NIR-Predictor – Manual

NIR-Predictor – Manual

Predicting Spectra

It’s easy to use with NIR-Predictor,
just drag & drop your data for getting the prediction results.

It supports an automatic file format detection.
So you don’t need to specify the instrument type and settings! See the list of supported formats and NIR Vendors: NIR-Predictor supported Spectral Data File Formats

Use the included data to checkout how it feels:

  1. Open the demo Spectra folder by using the Menu > Open Demo Spectra or press F8.
    There are files with spectra from different Vendors.

  2. Drag & drop a spectra file onto the NIR-Predictor window (or press Ctrl+O as for ’Open some files).

  3. The spectra will be

    • loaded
    • pre-processed
    • predicted and
    • reported

All the steps are fully automatic.
All calibrations that are compatible with the spectra, will produce prediction results in one go.
To select specific calibrations choose the Application. Where the ” ” empty means use all the calibrations.
To define a Application read more in chapter “Applications”

To get access to Statistics of Predictions and Reports use the Menu > Show more/less (Ctrl+M) or you can simply resize the window. Here you can also re-do the Analyze step manually with changed inputs (e.g. Result Ordering).

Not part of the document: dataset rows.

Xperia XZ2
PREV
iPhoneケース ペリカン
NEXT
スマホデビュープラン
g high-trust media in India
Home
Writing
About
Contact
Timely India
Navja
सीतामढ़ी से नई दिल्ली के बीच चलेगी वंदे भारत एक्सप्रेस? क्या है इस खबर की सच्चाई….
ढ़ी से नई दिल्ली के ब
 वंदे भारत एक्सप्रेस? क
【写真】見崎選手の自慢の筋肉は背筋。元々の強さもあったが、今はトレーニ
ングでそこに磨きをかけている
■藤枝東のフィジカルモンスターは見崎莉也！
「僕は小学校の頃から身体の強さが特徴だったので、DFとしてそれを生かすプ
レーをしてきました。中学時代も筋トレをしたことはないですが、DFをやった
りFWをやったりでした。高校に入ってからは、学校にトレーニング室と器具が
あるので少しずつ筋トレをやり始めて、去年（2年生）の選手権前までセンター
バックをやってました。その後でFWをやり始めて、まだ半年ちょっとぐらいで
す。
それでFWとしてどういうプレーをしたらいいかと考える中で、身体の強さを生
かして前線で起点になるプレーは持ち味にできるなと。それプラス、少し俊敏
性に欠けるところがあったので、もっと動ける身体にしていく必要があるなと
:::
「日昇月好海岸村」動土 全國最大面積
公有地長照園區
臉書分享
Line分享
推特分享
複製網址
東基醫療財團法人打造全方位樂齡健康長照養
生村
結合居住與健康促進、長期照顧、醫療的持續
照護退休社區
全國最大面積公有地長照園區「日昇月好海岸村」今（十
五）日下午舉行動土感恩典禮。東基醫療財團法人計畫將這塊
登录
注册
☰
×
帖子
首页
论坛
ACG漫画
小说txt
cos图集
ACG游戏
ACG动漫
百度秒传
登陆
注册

Creating your own Calibrations

How it works – step by step

  1. You have measured your samples with you NIR-Instrument Software.
    And got the Lab-values of these samples.

    -> measured NIR-spectra
    -> Lab-references analytics

  2. Now you need to combine these data.

    NIR-spectra + Lab-references
    -> PropertiesBySamples

    Note: If you combined these data already in your NIR software used,
    and you can export it as a JCAMP-DX file then use
    Menu > Create Request File .req ... (F2)
    and read the “Help.html” and NIR-Predictor JCAMP.
    Else proceed as below.

    The NIR-Predictor provides tooling for that:

    Menu > Create Properties File... (F6)

    Select the folder with your NIR spectra measured for an application.
    NIR-Predictor creates a customized Properties file template for that data to enter the Lab values.

    Note: You don’t need to specify your instrument or vendor or an application. It’s all done automatically. And also the sample spectra are detected and grouped automatically!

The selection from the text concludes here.